Saturday, June 8, 2024

Salvation Timing

 




For in grace, through faith, are you saved, and this is not out of you; it is Gods approach present, not of works, lest anyone should be boasting.

Paul to the Ephesians 2: 8-9, Concordant New Testament 


In the days before my mother passed, I struggled with the thought that she would not spend her eternity with the Lord.  Yes, I knew that that knew and loved the Lord, but several years in assisted care had changed her.  Her moods, and often her words, were now governed by the medications she was receiving.  The way I saw it, I was in a race against time to get my mother to affirm her faith in the Lord.  I read her passages from the scripture.  I invited her friends from her former church to visit her.  All of this, I was certain, would convince God that she knew Him.  I wanted my eternity to include her as well.  Still living under the paradigm of the mainstream church, I believed that sin was still a glaring issue I needed to deal with.  Since God had no tolerance for sinners, I desperately tried to work my mother into His eternity.  I had heard the stories of the death bed confessions of those who had come to Jesus in the final hours of their lives.  I knew that my mothers health was failing, and I knew that I was in a race against time to get her saved.  I never once gave thought to the truth that God has never given us a timer for our salvation, only a route which we need to take.  Jesus has proclaimed that He is the route to the Father {Johns Account 14:6}.  But the finality of death seems to start the clock ticking in our human conscious.  After all, can we come to Jesus after we're dead?  The very idea seems outlandish enough to get any Christian booted from their church for speaking blasphemies.  But ask yourself one important question, is God ABLE to save one who did not know Him in life?  I would say that our loving Father is certainly capable of that.  Next question, would you think that the God would DESIRE that one who did not know Him in life be saved?  Again, I would answer in the affirmative.  The apostle John tells us that Jesus was dispatched to the world not to condemn, but that the world would be saved through Him {Johns Account 3:16-17}.  Am I to understand that the same God that loved me first {First Epistle of John 4:10} and created me in His image would suddenly lose His love and affection for me?  I don't believe that for a minute.  If anything, I think we've been sold a false narrative.  
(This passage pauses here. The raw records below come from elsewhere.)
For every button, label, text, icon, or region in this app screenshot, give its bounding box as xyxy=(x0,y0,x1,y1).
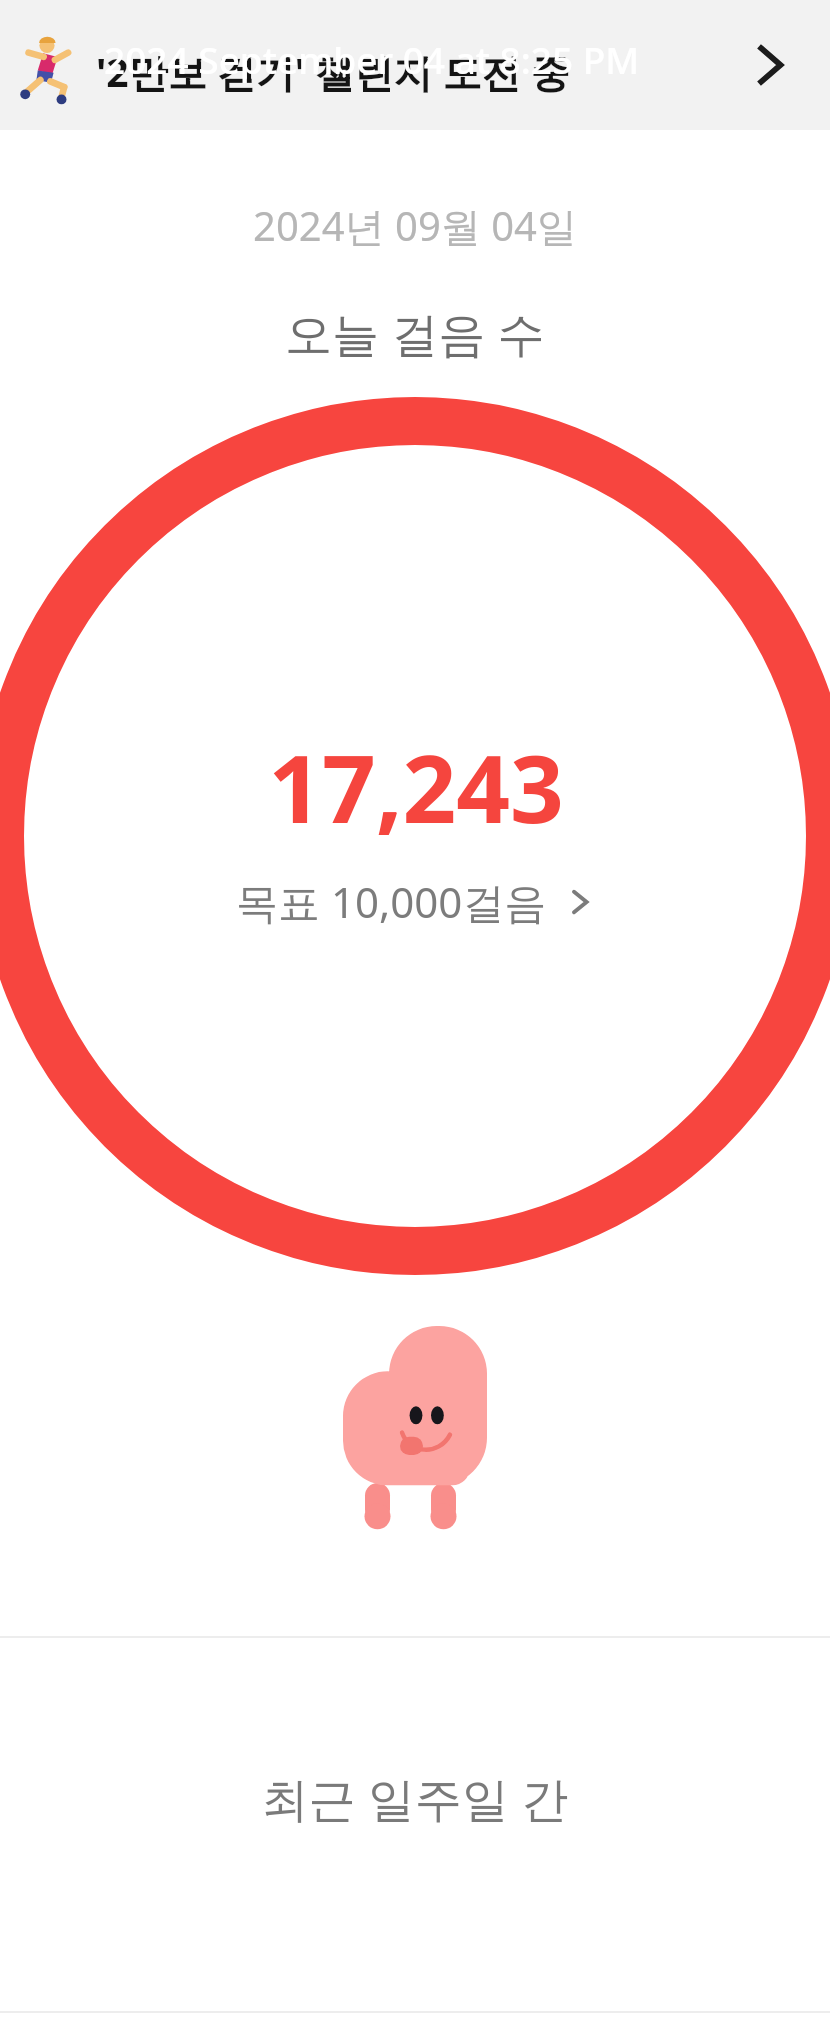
staticText: 최근 일주일 간 xyxy=(0,1766,830,1830)
staticText: 목표 10,000걸음 xyxy=(236,873,547,930)
button[interactable]: 챌린지 상세 보기 xyxy=(734,29,806,101)
staticText: '2만보 걷기' 챌린지 도전 중 xyxy=(96,45,570,98)
staticText: 2024년 09월 04일 xyxy=(0,198,830,253)
staticText: 17,243 xyxy=(268,723,564,851)
staticText: 2024 September 04 at 8:25 PM xyxy=(104,34,640,84)
button[interactable]: 목표 10,000걸음 xyxy=(228,869,603,934)
staticText: 오늘 걸음 수 xyxy=(0,301,830,365)
button[interactable]: '2만보 걷기' 챌린지 도전 중 xyxy=(0,0,830,130)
For the Son of mankind came to seek and to save the lost 

Lukes Account 19: 10, Concordant New Testament 


There is a finality with the teaching of the mainstream institutional church.  That is the moment of our passing from this world unto the next.  Everything we do leads up to this point in time.  There are things we definitely need to accomplish before that happens.  The mending of relationships and making ourselves "Right" with Jesus.  People spend a good deal of time in pursuit of these goals.  Yet, since nobody knows the day and the hour of their passing, we often struggle with the idea that we need to be "Good enough" for the Lord to accept into heaven.  In my mothers case, I struggled with the idea that my behaviors would somehow have an impact on her eternity with Him.  Not only did I need to convince her of the Lords love, but I needed to mind my own house as well.  That's a lot of pressure to put upon anyone.  And it's totally unnecessary.  It has never been up to me who does and does not join God in heaven.  In fact, the very issue of our salvation is determined by God Himself.  It is by His grace that we are forgiven {Titus 3:5}.  Everything that I am is because of the Father.  He created me {Genesis 1:27}.  He made me a living soul {Genesis 2:7}.  He dispatched His Son to become to take my place on the cross {Paul to the Corinthians (2) 5:21}.  All which the Father has done is to give me life and not death.  Our passing from this world is not the end of our story, but the beginning.  The night before my mother passed I sat with her as she slept.  I remembered how she used to love the old Promise Keepers men's choir.  As I softly sang the beginning chorus of Amazing Grace, I felt her squeezing my hand.  I knew in my heart that God was welcoming his daughter home.